Spicy Horse is trying to make a splash in the Action RPG genre with their new Free to Play ARPG: Akaneiro: Demon Hunters. Spicy Horse is owned by American McGee (of American McGee’s Alice fame) and he’s back to retelling classic stories. This time he’s re-imagining “Little Red Riding Hood” in Akaneiro: Demon Hunters. Does American McGee’s twisted mind have enough to bring an original ARPG to the table, or is it just as generic as the dozens of other Diablo clones?
Right out of the gate, Akaneiro separates itself from the countless other ARPGs with a unique setting and art style. Most ARPGs are set in a mythical fantasy land, Akaneiro is set much further east; all the way in feudal Japan. This is a nice and unique change, as the Japanese setting has yet to be utilized in the ARPG genre. The art style is very unique as well. Instead of the dark and gritty style that most ARPGs have, Akaneiro is psuedo cell-shaded. This gives it a look similar to Okami, and other feudal Japanese art. This really fits the setting well. Unfortunately, the technical side does not fare as well. The game feels very poorly optimized. It lags incredibly on a medium quality PC, even on the lowest settings. The game still looks good on low, it just doesn’t perform well at all. This is a huge issue in a genre where the player is expecting dozens of enemies on screen. Nothing is worse than having a choppy frame rate during a huge battle.
Further fitting the Japanese theme, the soundtrack in Akaneiro mostly consists of flute and drum music that one would expect to hear in a Japanese ceremony. This really does set the mood for demon hunting across the lands of Japan. The combat sound effects are slightly above average, as the enemies don’t seem to spam the same sound when they die; which is a huge improvement in the ARPG genre. Unfortunately, the voice acting is very scarce which is a huge downside.
Gameplay and Controls
An ARPG can look and sound as great as it wants; but it’s appeal all hinges on how fun it is to play. Akaneiro tries to further set itself apart, by simplifying the genre and making it much more accessible. Unfortunately players who enjoy the genre, enjoy it for the complexity and diversity. In Akaneiro there are no skill trees, or tireless skill point allocation. There is no overworld to explore and fewer item slots to fill. This gives the game a distinct lack of depth, which is really disappointing. That being said, the gameplay that is there does function well. Despite being overly simplistic, it is quite fun to play. Clearing through each zone is fairly challenging, and with several different difficulties to fight through; there is a lot of fun to be had. This joy is quickly cut short when the player realizes that they must pay in game currency in order to gain new skills. This is very awkward and generally unfun to do. It breaks up the combat and just doesn’t fit well in a genre that is all about flow and momentum.

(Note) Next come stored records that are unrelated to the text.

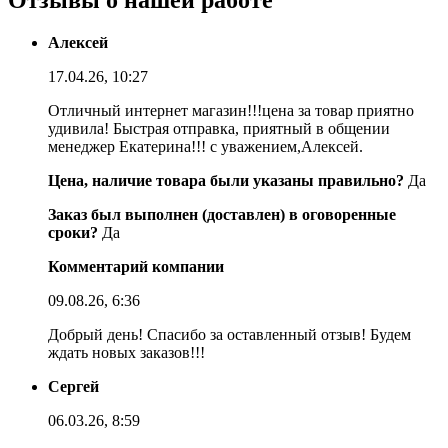
Отзывы о нашей работе
Алексей
17.04.26, 10:27
Отличный интернет магазин!!!цена за товар приятно
удивила! Быстрая отправка, приятный в общении
менеджер Екатерина!!! с уважением,Алексей.
Цена, наличие товара были указаны правильно?
Да
Заказ был выполнен (доставлен) в оговоренные
сроки?
Да
Комментарий компании
09.08.26, 6:36
Добрый день! Спасибо за оставленный отзыв! Будем
ждать новых заказов!!!
Сергей
06.03.26, 8:59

The biggest issue with Akaneiro’s gameplay doesn’t even show itself while in combat. In town, the player speaks to a man who brings up a map. From there, the player can choose what quest he wants to go down, and they’re then transported to said zone. However this action puts a cooldown on the zone, which can be expedited by spending Karma Crystals which are acquired by spending real life money. In a genre that prides itself on tireless grinding the same zone(s) over and over for that one piece of loot; any sort of gating is a horrible addition.
Control wise, the game functions closer to it’s archaic ancestor Diablo 2, than it’s new buddy Diablo 3. Instead of having the MOBA style QWER buttons to activate skills, the player has Left Click and Right Click to choose from, and they must cycle the skills via the tab key. This wasn’t an issue back in Diablo 2, but ARPG fans have become accustomed to the QWER style of key binding, and taking a step back is not favorable. Otherwise, the game’s controls are responsive and it’s pretty easy to control.
ARPGs are games that meant to be played for dozens and dozens of hours, all in search of that one piece of loot. Unfortunately the gating aspect of Akaneiro does put a damper on that goal. While Akaneiro sports 4 different difficulties for each zone, having to wait to replay the same zone kinda defeats the purpose of trying to clear all of the difficulties.
Another huge aspect of ARPGs is the multiplayer, being able to clear through hordes of enemies with a group of friends is great fun. Akaneiro has found a way to ruin that as well. Instead of a traditional multiplayer system, the player is able to take friends(or strangers) characters and make them an NPC pet that follows them around. This takes all of the camaraderie out of the game and makes the player feel even more alone.
Despite having a new and refreshing setting, the technical aspects Akaneiro: Demon Hunters ruin it. From poor graphics, to bad optimization the game doesn’t play well. The gameplay unfortunately doesn’t make up for it. With an uninspired skill system, gating preventing farming, and a complete lack of depth Akaneiro feels more of a shell of a game than an actual game. Despite being “Free to Play” the game still costs $9.99 on steam.